## Data section
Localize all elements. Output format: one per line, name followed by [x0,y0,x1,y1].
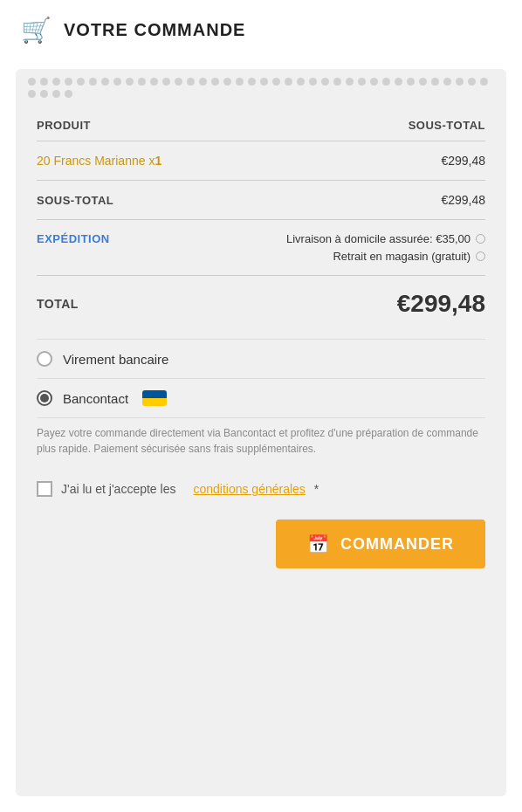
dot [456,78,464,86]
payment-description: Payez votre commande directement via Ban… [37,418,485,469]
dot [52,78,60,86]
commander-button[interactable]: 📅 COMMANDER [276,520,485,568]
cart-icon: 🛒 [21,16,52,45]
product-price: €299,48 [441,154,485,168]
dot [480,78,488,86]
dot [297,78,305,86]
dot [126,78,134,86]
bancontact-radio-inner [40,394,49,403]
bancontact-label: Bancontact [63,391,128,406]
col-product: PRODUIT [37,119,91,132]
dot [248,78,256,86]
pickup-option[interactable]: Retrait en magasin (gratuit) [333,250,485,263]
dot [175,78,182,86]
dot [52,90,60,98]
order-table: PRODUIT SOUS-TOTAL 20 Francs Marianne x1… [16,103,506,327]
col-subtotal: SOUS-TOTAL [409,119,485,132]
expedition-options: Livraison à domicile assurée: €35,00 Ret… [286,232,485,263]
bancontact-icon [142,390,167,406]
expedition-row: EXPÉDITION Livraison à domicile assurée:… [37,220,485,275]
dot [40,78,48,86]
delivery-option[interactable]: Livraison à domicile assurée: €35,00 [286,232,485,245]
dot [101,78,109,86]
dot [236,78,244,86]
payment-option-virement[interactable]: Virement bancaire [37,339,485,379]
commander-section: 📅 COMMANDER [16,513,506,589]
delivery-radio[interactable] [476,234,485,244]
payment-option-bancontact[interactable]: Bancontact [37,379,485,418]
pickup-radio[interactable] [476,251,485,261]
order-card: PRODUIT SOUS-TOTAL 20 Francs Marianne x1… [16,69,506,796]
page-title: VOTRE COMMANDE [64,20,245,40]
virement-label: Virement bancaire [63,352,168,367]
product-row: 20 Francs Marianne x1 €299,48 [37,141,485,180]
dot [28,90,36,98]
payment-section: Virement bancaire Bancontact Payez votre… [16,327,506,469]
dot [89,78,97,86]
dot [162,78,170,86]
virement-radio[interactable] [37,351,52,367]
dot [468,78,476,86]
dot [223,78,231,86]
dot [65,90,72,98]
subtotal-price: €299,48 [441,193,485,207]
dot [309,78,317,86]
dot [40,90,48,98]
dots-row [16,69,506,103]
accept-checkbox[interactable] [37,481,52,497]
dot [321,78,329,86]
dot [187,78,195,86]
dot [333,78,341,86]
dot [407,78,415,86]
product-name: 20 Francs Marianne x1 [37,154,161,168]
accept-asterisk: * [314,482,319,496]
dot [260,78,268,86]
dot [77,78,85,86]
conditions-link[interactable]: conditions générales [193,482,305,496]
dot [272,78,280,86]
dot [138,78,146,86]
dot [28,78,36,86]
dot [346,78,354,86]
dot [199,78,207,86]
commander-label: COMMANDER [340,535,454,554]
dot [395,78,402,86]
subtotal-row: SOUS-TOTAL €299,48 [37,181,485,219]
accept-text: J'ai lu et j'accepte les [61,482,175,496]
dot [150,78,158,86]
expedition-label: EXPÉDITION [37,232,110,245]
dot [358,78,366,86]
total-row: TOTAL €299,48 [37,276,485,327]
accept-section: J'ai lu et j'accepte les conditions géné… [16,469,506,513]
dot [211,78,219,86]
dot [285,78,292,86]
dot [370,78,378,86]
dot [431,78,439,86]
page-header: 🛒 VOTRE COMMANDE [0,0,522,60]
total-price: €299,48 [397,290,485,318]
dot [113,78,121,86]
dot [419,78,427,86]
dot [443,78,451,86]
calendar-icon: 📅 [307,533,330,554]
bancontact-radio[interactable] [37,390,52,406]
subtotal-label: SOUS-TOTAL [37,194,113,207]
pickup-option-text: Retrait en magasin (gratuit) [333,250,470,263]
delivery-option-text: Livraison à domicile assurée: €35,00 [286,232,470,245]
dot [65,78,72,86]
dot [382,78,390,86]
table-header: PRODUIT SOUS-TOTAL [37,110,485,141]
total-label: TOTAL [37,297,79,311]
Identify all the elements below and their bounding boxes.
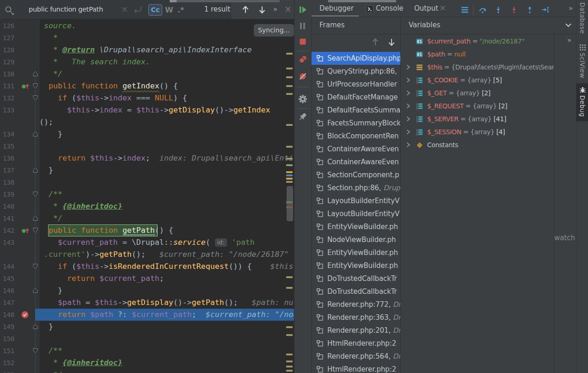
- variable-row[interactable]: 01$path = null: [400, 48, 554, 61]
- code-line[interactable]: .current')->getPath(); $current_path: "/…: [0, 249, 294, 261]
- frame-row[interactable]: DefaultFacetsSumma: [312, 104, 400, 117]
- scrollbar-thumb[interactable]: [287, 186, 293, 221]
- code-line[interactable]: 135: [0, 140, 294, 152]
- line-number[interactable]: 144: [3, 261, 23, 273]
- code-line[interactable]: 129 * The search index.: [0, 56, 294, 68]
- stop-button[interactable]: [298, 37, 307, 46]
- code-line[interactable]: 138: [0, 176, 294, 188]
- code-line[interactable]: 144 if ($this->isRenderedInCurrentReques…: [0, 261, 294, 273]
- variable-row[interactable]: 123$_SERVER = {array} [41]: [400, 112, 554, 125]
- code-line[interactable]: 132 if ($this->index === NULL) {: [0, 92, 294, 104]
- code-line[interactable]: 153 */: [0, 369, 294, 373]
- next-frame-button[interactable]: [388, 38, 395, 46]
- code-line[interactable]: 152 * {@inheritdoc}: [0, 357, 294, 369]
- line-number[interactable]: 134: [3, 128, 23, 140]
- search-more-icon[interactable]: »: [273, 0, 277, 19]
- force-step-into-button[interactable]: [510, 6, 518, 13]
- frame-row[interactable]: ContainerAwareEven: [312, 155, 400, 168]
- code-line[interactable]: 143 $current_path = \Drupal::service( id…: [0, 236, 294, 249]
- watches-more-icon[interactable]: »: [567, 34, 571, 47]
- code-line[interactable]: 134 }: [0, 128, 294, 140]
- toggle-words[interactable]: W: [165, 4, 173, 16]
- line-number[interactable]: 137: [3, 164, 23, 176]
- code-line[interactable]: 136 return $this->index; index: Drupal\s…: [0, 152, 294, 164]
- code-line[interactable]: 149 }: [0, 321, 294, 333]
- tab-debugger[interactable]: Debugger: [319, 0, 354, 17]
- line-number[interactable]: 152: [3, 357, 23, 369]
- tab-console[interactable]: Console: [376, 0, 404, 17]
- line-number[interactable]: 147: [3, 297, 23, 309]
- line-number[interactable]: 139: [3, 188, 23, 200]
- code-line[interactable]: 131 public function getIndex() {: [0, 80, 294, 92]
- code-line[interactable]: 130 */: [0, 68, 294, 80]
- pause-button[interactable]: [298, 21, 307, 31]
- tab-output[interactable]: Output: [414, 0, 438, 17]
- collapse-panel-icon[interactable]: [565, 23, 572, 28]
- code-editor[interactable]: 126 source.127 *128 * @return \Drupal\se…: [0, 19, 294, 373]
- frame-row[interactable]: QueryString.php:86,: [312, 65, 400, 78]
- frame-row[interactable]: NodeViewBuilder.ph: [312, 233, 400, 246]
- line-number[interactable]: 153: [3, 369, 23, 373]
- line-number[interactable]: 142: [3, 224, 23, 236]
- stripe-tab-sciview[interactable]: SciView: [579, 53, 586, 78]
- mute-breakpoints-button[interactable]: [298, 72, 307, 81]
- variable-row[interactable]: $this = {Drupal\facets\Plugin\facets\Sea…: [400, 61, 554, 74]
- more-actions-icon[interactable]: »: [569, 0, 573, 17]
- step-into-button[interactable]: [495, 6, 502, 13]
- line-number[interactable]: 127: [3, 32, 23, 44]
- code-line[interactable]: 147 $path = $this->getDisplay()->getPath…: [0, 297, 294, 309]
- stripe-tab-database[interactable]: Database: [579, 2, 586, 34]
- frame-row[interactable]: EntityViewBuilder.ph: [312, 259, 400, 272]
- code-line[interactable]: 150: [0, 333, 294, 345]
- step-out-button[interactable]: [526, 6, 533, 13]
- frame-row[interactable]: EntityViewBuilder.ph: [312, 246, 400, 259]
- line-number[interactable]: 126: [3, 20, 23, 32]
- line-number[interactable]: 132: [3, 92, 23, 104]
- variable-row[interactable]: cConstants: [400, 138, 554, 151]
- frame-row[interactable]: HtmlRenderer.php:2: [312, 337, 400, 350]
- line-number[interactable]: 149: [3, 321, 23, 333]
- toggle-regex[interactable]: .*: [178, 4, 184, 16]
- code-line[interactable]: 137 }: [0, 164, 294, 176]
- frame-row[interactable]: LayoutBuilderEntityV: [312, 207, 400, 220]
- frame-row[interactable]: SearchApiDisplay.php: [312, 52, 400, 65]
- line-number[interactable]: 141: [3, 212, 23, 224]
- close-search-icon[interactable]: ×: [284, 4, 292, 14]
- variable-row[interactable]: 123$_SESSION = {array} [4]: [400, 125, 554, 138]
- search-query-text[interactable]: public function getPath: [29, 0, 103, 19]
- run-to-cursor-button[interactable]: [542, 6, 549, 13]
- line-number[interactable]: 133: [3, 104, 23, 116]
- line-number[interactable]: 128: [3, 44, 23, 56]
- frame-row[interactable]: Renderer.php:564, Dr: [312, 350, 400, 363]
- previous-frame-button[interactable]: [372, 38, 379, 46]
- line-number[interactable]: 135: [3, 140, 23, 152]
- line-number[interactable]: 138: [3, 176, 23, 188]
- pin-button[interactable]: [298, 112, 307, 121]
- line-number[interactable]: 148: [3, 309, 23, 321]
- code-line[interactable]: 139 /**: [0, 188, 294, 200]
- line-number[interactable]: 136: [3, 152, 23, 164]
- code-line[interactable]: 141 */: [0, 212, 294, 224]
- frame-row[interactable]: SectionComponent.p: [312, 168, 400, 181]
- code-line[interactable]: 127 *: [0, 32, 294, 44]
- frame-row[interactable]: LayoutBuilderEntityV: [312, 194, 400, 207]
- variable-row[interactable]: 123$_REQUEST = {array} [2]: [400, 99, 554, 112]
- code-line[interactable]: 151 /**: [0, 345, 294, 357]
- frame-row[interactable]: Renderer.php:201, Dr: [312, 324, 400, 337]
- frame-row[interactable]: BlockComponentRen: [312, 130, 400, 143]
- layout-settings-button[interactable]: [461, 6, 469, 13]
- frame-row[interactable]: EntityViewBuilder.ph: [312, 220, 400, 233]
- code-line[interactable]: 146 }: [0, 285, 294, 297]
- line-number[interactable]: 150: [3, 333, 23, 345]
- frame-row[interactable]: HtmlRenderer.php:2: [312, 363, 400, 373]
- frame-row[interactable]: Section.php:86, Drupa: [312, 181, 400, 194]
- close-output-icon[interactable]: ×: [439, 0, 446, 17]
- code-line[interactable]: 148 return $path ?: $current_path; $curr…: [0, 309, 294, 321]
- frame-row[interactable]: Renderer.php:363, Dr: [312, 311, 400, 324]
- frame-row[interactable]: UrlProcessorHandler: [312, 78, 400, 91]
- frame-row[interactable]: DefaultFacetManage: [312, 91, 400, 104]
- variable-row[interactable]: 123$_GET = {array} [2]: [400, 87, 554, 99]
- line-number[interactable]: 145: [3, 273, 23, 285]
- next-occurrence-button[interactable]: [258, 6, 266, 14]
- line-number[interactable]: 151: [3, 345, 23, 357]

## What the exercise asks
Select, from the listing, all lines that include the word "header".

## Result
page-header: 🛒 VOTRE COMMANDE [0,0,522,60]
table-header: PRODUIT SOUS-TOTAL [37,110,485,141]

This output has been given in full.